- **Page images and extracted text**

----------------------------------------

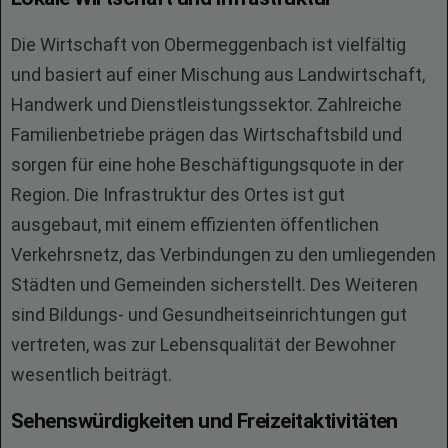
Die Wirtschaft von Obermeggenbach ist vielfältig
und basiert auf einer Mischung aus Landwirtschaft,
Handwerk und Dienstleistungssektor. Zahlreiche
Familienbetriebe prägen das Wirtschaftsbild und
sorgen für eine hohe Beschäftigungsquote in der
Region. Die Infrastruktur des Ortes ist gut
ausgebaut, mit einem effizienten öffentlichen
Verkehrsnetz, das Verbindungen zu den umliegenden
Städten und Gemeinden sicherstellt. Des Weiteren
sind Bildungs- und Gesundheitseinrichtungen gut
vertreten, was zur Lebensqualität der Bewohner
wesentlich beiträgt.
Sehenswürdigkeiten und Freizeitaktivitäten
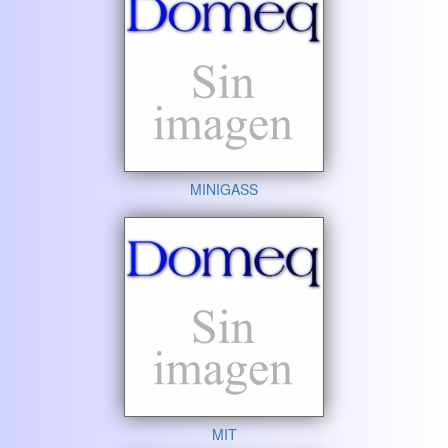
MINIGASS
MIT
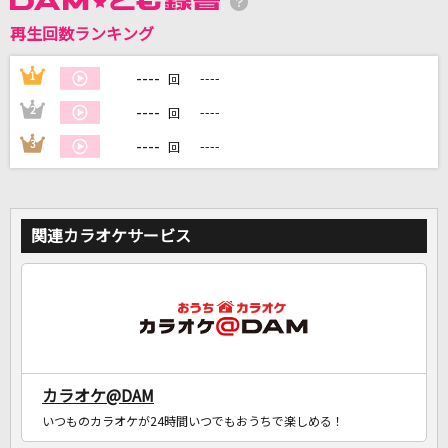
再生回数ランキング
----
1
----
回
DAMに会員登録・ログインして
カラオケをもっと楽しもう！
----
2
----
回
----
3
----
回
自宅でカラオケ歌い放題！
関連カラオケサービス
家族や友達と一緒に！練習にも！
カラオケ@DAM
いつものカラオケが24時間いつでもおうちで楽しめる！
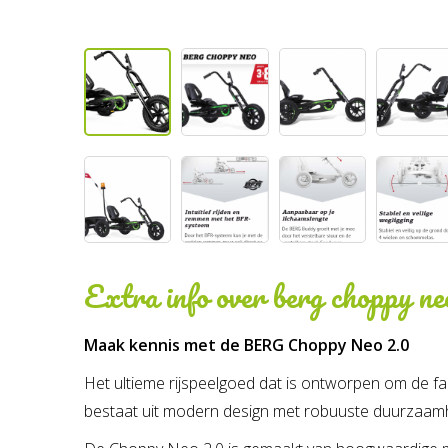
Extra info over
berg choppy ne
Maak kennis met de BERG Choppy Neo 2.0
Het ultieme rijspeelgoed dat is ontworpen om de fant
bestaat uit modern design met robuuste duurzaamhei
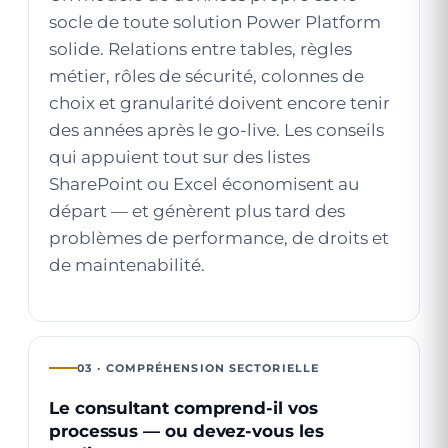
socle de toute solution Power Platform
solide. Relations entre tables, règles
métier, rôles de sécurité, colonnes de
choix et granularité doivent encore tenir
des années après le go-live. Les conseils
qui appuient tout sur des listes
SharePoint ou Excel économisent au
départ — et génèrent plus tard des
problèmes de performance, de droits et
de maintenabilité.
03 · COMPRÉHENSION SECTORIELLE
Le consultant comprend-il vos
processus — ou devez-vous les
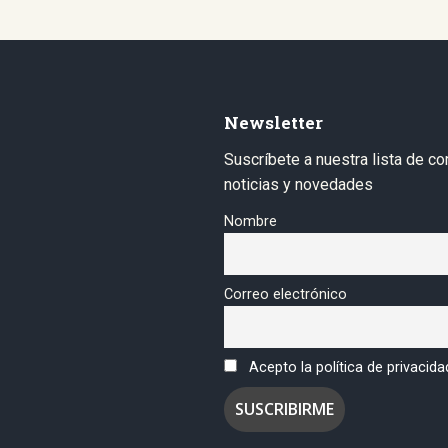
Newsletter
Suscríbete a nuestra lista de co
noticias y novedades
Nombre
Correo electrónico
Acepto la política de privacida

----------------------------------------

- **WHAT YOU SHOULD DO**
Each line from the top of the records through the one containing "sorgen für eine" needs to be transcribed exactly, without pictures.

- **RESULT**
Die Wirtschaft von Obermeggenbach ist vielfältig
und basiert auf einer Mischung aus Landwirtschaft,
Handwerk und Dienstleistungssektor. Zahlreiche
Familienbetriebe prägen das Wirtschaftsbild und
sorgen für eine hohe Beschäftigungsquote in der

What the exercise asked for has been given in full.